As I said, BlackRock was trying to get information from sell side analysts ahead of its peers. Its peers try to get information ahead of BlackRock. They smile at each other and then stab each other in the back. There is no honor…
This has nothing to do with inside information from public companies which is what Bharara has been so successful in prosecuting (and how about Martoma getting kicked out of HLS for falsifying his transcript). It has everything to do with getting an edge on what analysts are thinking.
But, even getting the edge doesn’t do any good. BlackRock’s record, with or without their SAE sub, is mediocre. Their taxpaying clients get mediocre performance and because everyone in the business is chasing short term performance, most of the gains are short term and have a very unfavorable tax treatment. By the way, many of the firms in Worth’s advertorials that show their records to prospective clients, don’t point out that the gains are pre-tax and in most cases today are short term, which as I mentioned means very unfavorable tax treatment. But those are the ways of investment advisers today and very few people make any substantial long term gains from BlackRock or anyone else.
1/10/2024 9:17 am
Anon,
You’ll be interested in this Felix Salmon column, which is supportive of your argument:
http://blogs.reuters.com/felix-salmon/
And I agree that “Gretchen’s” use of the word “public” in her articles is confusing, because she never bothers to clarify exactly what she means by the term, so one assumes simply the traditional meaning; I plead guilty to that.
I can’t speak to the specifics of Worth’s wealth advisors, because looking at their records is not my job; I try to stay far away from that part of the magazine so it won’t affect my editorial judgment.
But I can certainly agree that investors have overly high expectations of returns and that plenty of advisors promise more returns than they can really deliver. (Which came first is a chicken-egg question.)
I think the best advisors recognize that and emphasize other services—tax planning, charitable giving strategies, legacy issues, business succession affairs. And I am sure that no advisor really wants to deal with a client who comes in and says, “I need 12 percent every year. How can you get it for me?” Any advisor who would promise you that—like, say, Buddy Fletcher-an investor should run from…
1/10/2024 9:36 am
Thanks for posting the link. Felix got a few things (facts) wrong as usual, but generally got the gist of the situation.
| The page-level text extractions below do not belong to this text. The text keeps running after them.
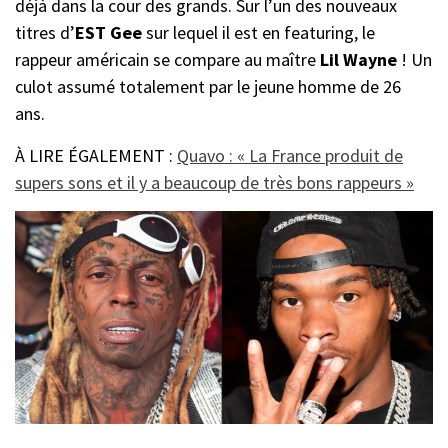
déjà dans la cour des grands. Sur l’un des nouveaux
titres d’
EST Gee
sur lequel il est en featuring, le
rappeur américain se compare au maître
Lil Wayne
! Un
culot assumé totalement par le jeune homme de 26
ans.
À LIRE ÉGALEMENT :
Quavo : « La France produit de
supers sons et il y a beaucoup de très bons rappeurs »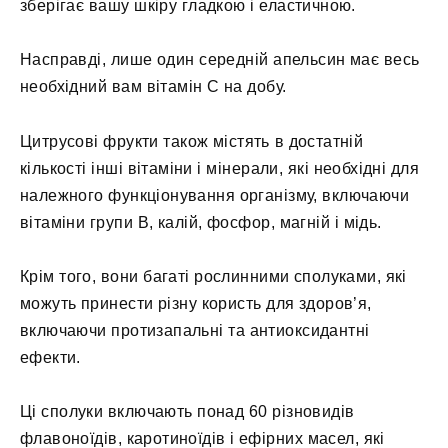
зберігає вашу шкіру гладкою і еластичною.
Насправді, лише один середній апельсин має весь
необхідний вам вітамін С на добу.
Цитрусові фрукти також містять в достатній
кількості інші вітаміни і мінерали, які необхідні для
належного функціонування організму, включаючи
вітаміни групи В, калій, фосфор, магній і мідь.
Крім того, вони багаті рослинними сполуками, які
можуть принести різну користь для здоров’я,
включаючи протизапальні та антиоксидантні
ефекти.
Ці сполуки включають понад 60 різновидів
флавоноїдів, каротиноїдів і ефірних масел, які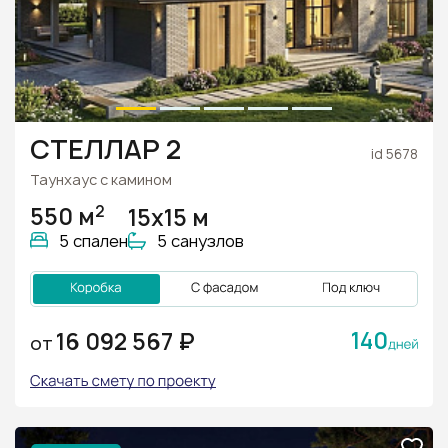
СТЕЛЛАР 2
id 5678
Таунхаус с камином
2
550 м
15х15 м
5 спален
5 санузлов
140
16 092 567 ₽
ОТ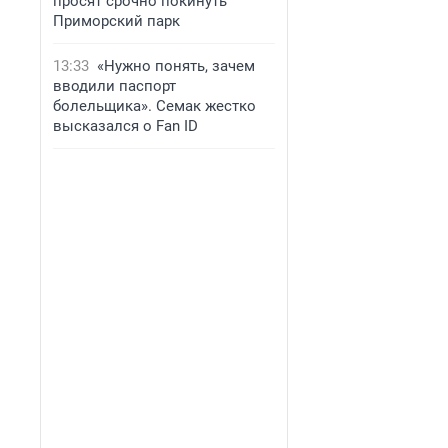
просят срочно покинуть
Приморский парк
13:33
«Нужно понять, зачем
вводили паспорт
болельщика». Семак жестко
высказался о Fan ID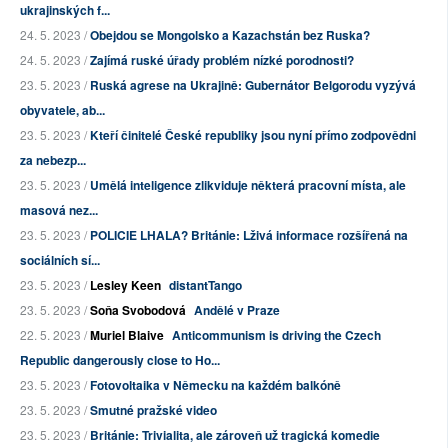
ukrajinských f...
24. 5. 2023 /
Obejdou se Mongolsko a Kazachstán bez Ruska?
24. 5. 2023 /
Zajímá ruské úřady problém nízké porodnosti?
23. 5. 2023 /
Ruská agrese na Ukrajině: Gubernátor Belgorodu vyzývá
obyvatele, ab...
23. 5. 2023 /
Kteří činitelé České republiky jsou nyní přímo zodpovědni
za nebezp...
23. 5. 2023 /
Umělá inteligence zlikviduje některá pracovní místa, ale
masová nez...
23. 5. 2023 /
POLICIE LHALA? Británie: Lživá informace rozšířená na
sociálních sí...
23. 5. 2023 /
Lesley Keen
distantTango
23. 5. 2023 /
Soňa Svobodová
Andělé v Praze
22. 5. 2023 /
Muriel Blaive
Anticommunism is driving the Czech
Republic dangerously close to Ho...
23. 5. 2023 /
Fotovoltaika v Německu na každém balkóně
23. 5. 2023 /
Smutné pražské video
23. 5. 2023 /
Británie: Trivialita, ale zároveň už tragická komedie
And Jamie Dimon still sits on top of JP Morgan after 20 billion dollars of fines and other penalties. Simply amazing how corporate boards shirk their responsibility, but that’s Wall St.
1/11/2024 6:45 pm
Back to the NYTimes redesign for a sec…I can’t help but think it’s a little like this: http://www.dailypuppy.com/
1/14/2014 3:37 pm
Do not care about the redesign. Just looking forward to the day the Sulzbergers have to put it out on the curb for chump change.